Революционные лозунги были начертаны везде, на всех камнях, зданиях и оградах города, особенно много было их на окраинах: на воротах фабрик и заводов, на их корпусах, на обломках участков я — со всей грозностью и наивностью новорожденной Революции — даже на этих приземистых кирпичных купеческих амбарах. Я отлично помнила эти лозунги, они еще отчетливо виднелись в годы нэпа и первой пятилетки, я всегда читала их, когда ездила из-за Невской в город, в университет, то есть всего одиннадцать лет назад. Но теперь они уже совсем исчезли — лишь еле видные мазки остались на кирпичных полукружиях. Я шла между рядами амбаров, по трамвайным путям — ведь все равно трамваи стояли, — глядя то и одну, то в другую сторону, жадно ища глазами старинные надписи, но их все не было, не было… И вдруг я обнаружила — на одном кирпичном фронтоне еле уловимой тенью проступают узкие изогнутые буквы. Я остановилась, вгляделась, разобрала: «Охраняйте революцию!»
И рыдание сжало мне горло — счастливое рыдание!

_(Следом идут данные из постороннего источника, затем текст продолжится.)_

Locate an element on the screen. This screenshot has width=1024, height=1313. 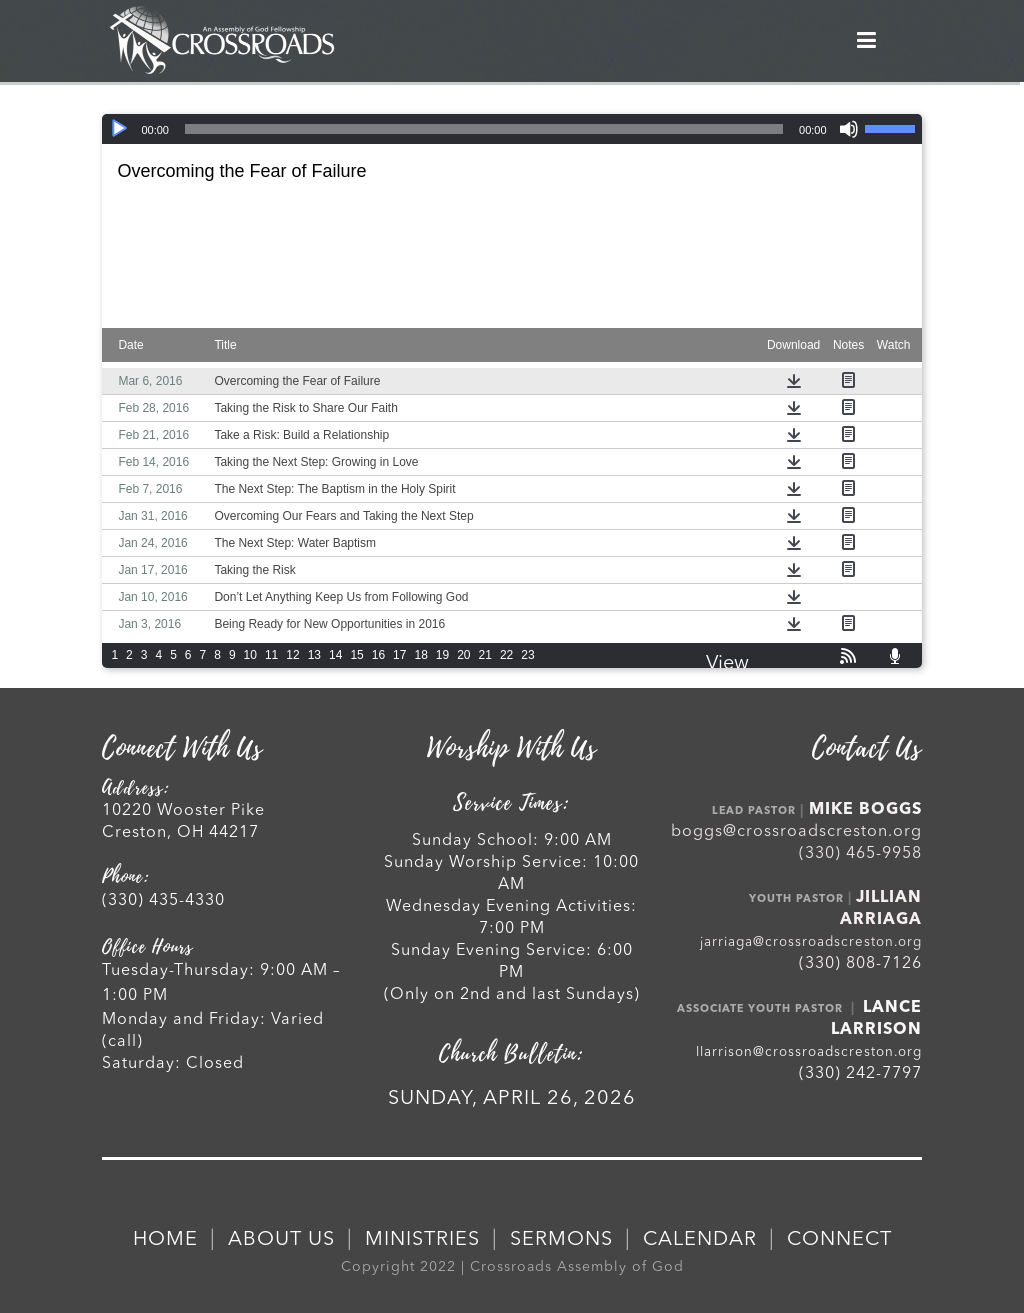 CONNECT is located at coordinates (839, 1240). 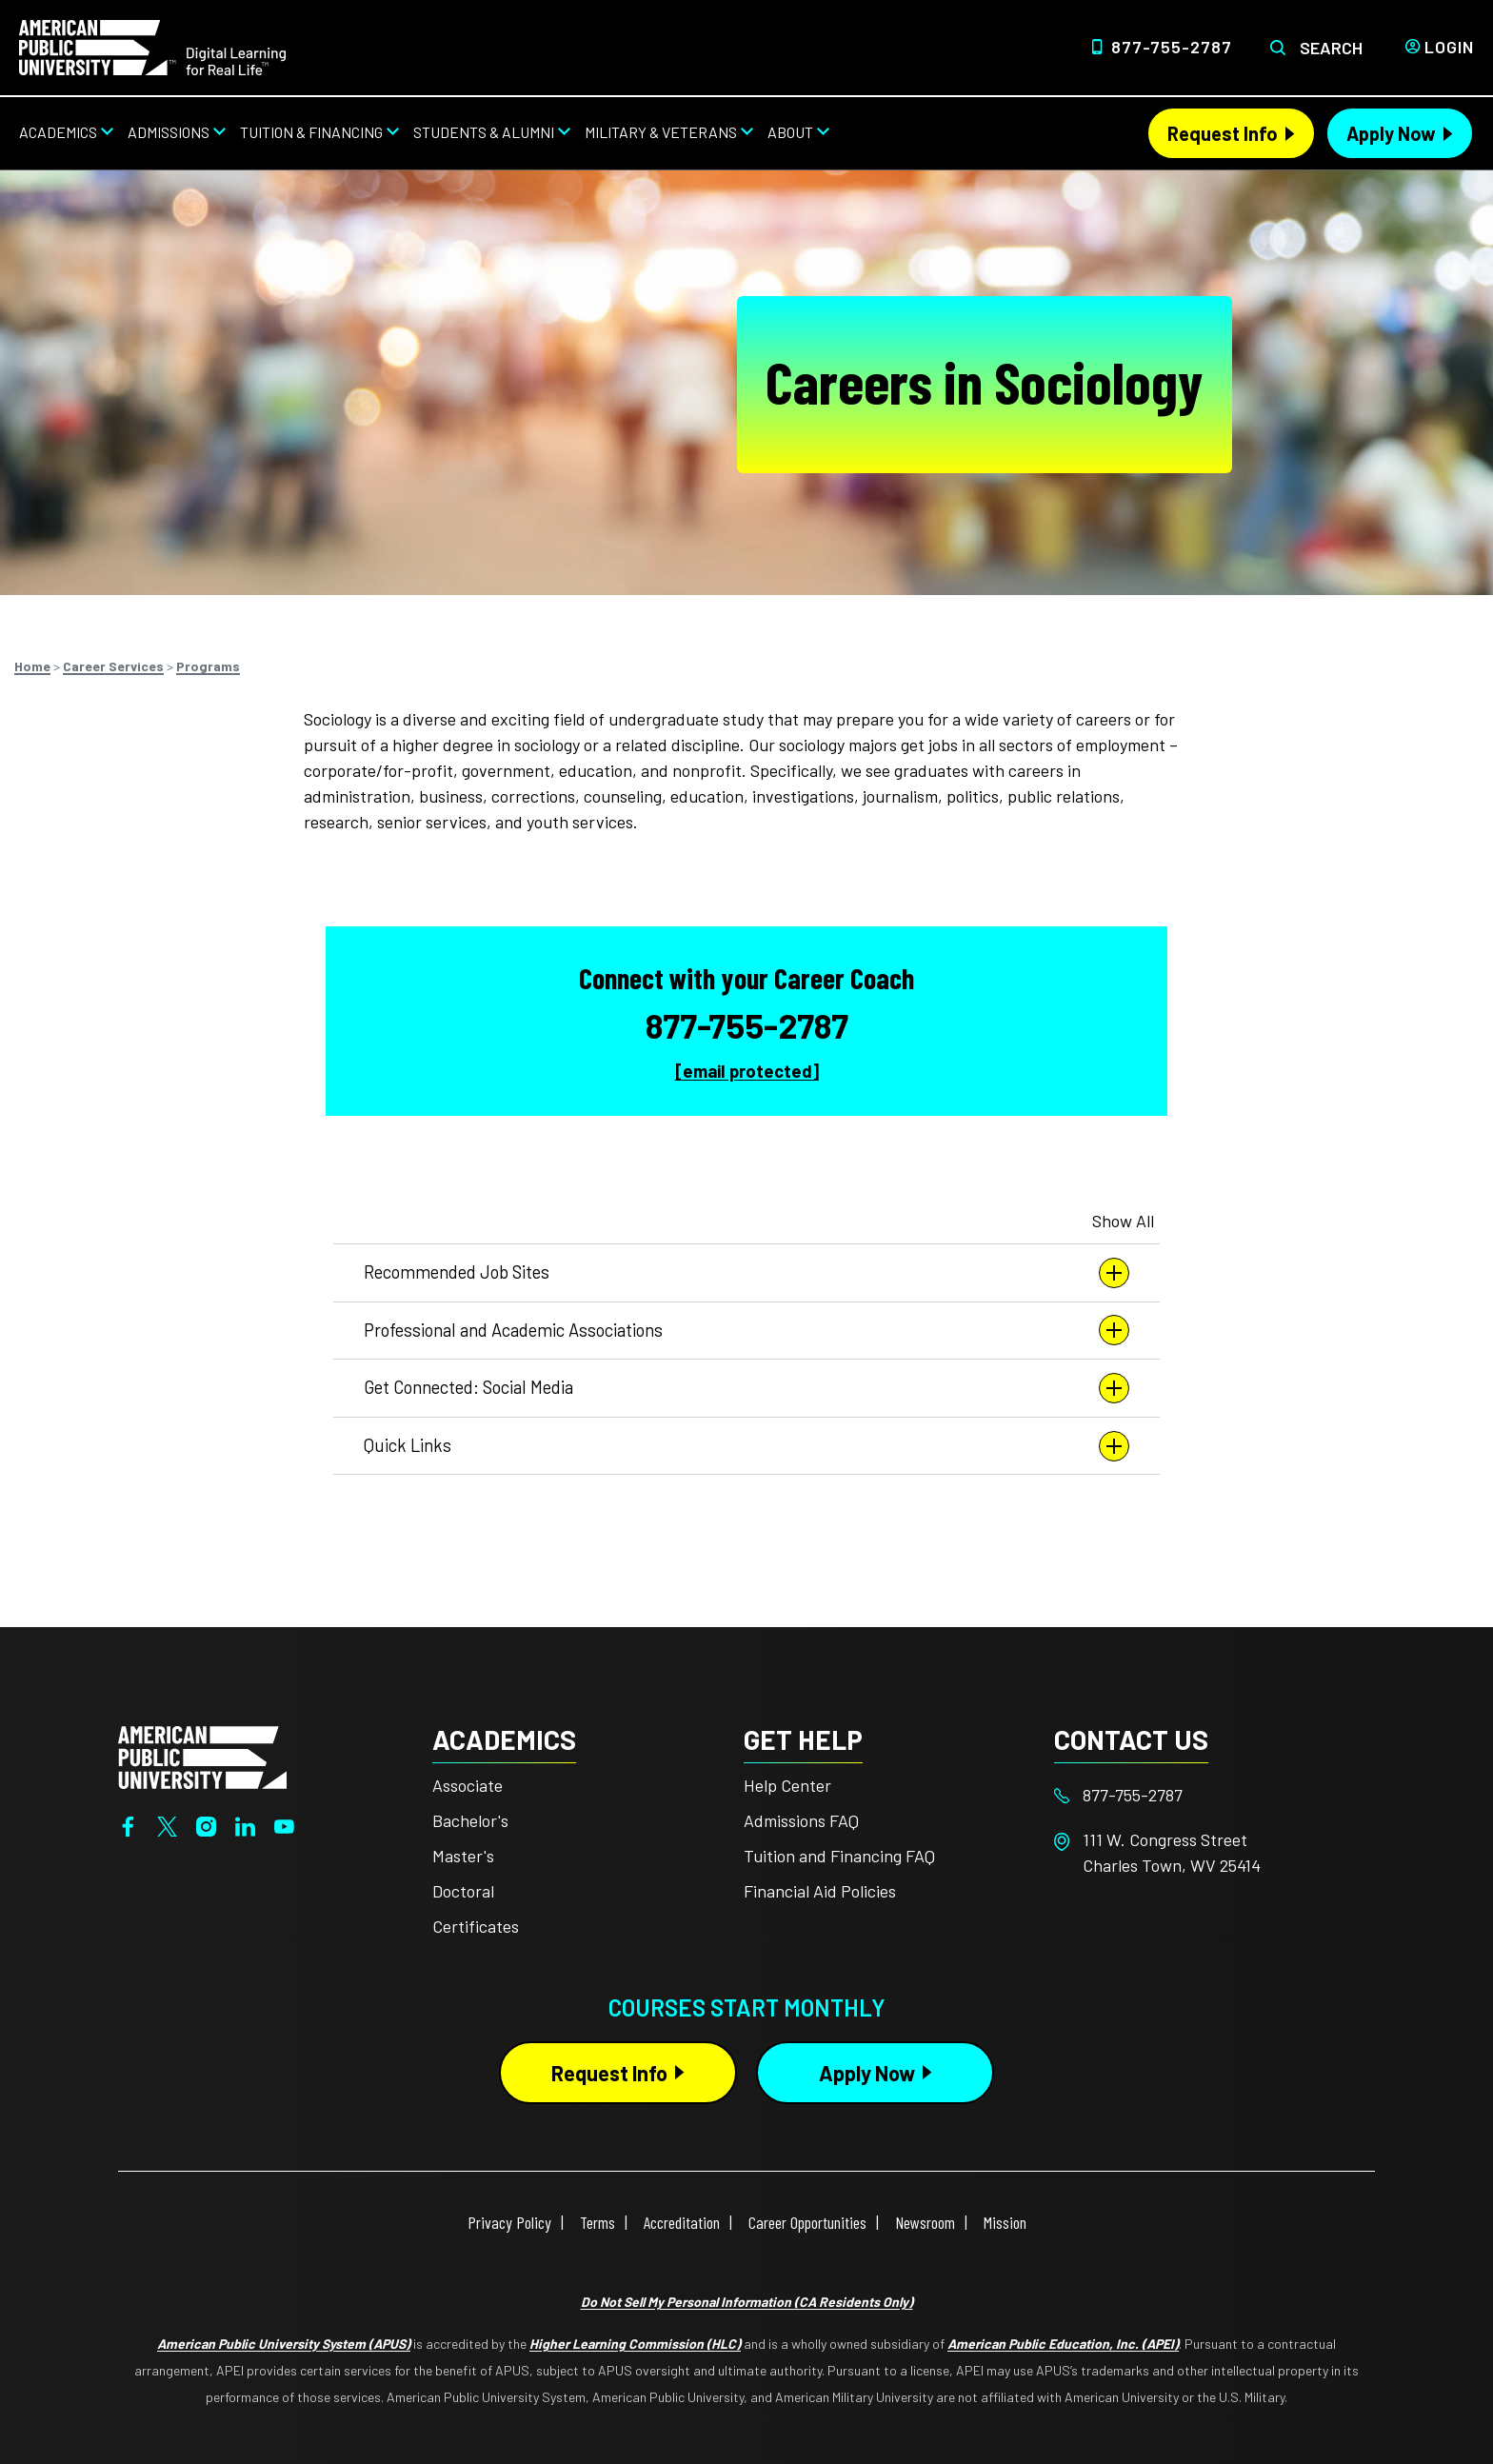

…Я слишком часто повторяю слово «счастье» на этих листах, но в тот день ничто из бесчисленных горестей моих не вспомнилось мне, ни на миг не овладело душою — ни смерть дочерей, ни несправедливое обвинение в 1937–1939 годах, видение которых до войны было неодолимо… Ничего этого не вспоминалось мне, ничто не обижало, не мучило. Нет, я шла по одним вершинам, мною владело только наше высокое и прекрасное, только счастье и упоение жизнью. И я знала, знала, что так не только со мной, так с Николаем, так с папой, с Дуней, с подругой Галиной, с электросиловцами, с новыми друзьями по Радиокомитету. Скоро Старо-Невский. Амбары скоро кончатся. Как жаль, что не сохранились все надписи, лишь еле видная тень одной… Но ведь я-то помню их все! Их же при мне наносили на эти кирпичные здания, когда я уже твердила стихи Лермонтова, уже слыхала, что Ленин приехал в Петроград и фабричные и заводские нашей заставы встали за ним и пошли встречать его к Финляндскому вокзалу… Господи, погоди, — да ведь они шли к Финляндскому вокзалу этим же самым путем, мимо этих же сумрачных амбаров! Надписей, наверно, на амбарах еще не было. Но на встречу с Лениным шли здесь, где иду сейчас я!